Abortion is a simple, safe, and free medical service available when a woman finds herself pregnant and does not want to be. Terminating a pregnancy does not require a hospital stay and over a third of abortions today are performed in clinics.
Advocates say they could be available in small towns and in the North and young people should know about the service, and how to access it.
Those who choose to continue with their pregnancy need information that adoption fulfills the dreams of many families, and open adoptions which allow continued access between the child and its birth mother often work.
We can support parenthood without attaching it to gender. Fatherhood is one of the many roles a young boy may learn he may have in life. But we do not give it the distinction of being his sole role in life. Yet many girls do not prepare for a life apart from motherhood.

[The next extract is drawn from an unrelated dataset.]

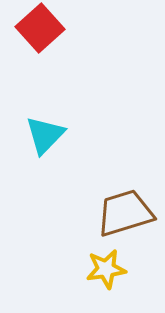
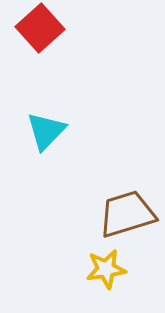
cyan triangle: moved 1 px right, 4 px up
brown trapezoid: moved 2 px right, 1 px down
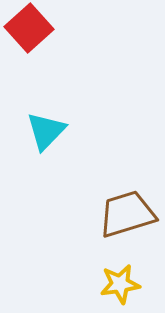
red square: moved 11 px left
yellow star: moved 14 px right, 15 px down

Full-time parenting is no longer common, even in two-parent families, and a life of dependence on welfare is a dismal prospect.
Ironically, programs for teen parents which concentrate mainly on nurturing and motherhood may produce an unplanned outcome: second babies.
Within two years of their first child, 25 per cent of teen mothers are pregnant again. And every birth makes a life of self reliance more difficult and a life on welfare more likely. It’s simple really. Not only is it harder to hold a job the more children you have, you also need more skills and education to earn the wage you require to support your family.
Young women who choose to keep their babies will need the ongoing support of family and friends and the community as a whole through its resources. They will need an intensive program to intervene early to help finish school, and to find suitable day care. They will need counsellors assistance in exploring the labour market and enough money to live in stable housing and to prepare for a job.
If we provide that, the payoff is high and the cycle will stop.
Linda Taylor, a Winnipeg writer, created and for 15 years managed the Resources for Adolescent Parents program at New Directions for Children, Youth and Families.